> _Work task_
Could you please retype all of the records exactly, skipping any pictures?
==== Entries shown
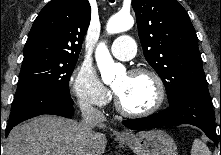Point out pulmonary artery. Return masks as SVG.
<instances>
[{"instance_id": "1", "label": "pulmonary artery", "mask_w": 221, "mask_h": 155, "mask_svg": "<svg viewBox=\"0 0 221 155\" xmlns=\"http://www.w3.org/2000/svg\"><path fill=\"white\" fill-rule=\"evenodd\" d=\"M135 42L128 35H121L115 39L111 46L112 55L120 60H129L135 55Z\"/></svg>"}]
</instances>
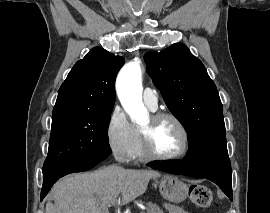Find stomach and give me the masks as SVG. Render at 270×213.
I'll return each mask as SVG.
<instances>
[{
  "instance_id": "stomach-1",
  "label": "stomach",
  "mask_w": 270,
  "mask_h": 213,
  "mask_svg": "<svg viewBox=\"0 0 270 213\" xmlns=\"http://www.w3.org/2000/svg\"><path fill=\"white\" fill-rule=\"evenodd\" d=\"M159 191L166 200L178 203L187 197L188 186L178 177L166 175L160 180Z\"/></svg>"
}]
</instances>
========
> _Your solution_
Point out pulmonary artery. Return masks as SVG.
<instances>
[{"instance_id": "1", "label": "pulmonary artery", "mask_w": 221, "mask_h": 155, "mask_svg": "<svg viewBox=\"0 0 221 155\" xmlns=\"http://www.w3.org/2000/svg\"><path fill=\"white\" fill-rule=\"evenodd\" d=\"M135 42L128 35H121L115 39L111 46L112 55L120 60H129L135 55Z\"/></svg>"}]
</instances>
Find stomach and give me the masks as SVG. Render at 270×213.
I'll return each mask as SVG.
<instances>
[{
  "instance_id": "stomach-1",
  "label": "stomach",
  "mask_w": 270,
  "mask_h": 213,
  "mask_svg": "<svg viewBox=\"0 0 270 213\" xmlns=\"http://www.w3.org/2000/svg\"><path fill=\"white\" fill-rule=\"evenodd\" d=\"M159 191L166 200L178 203L187 197L188 186L178 177L166 175L160 180Z\"/></svg>"
}]
</instances>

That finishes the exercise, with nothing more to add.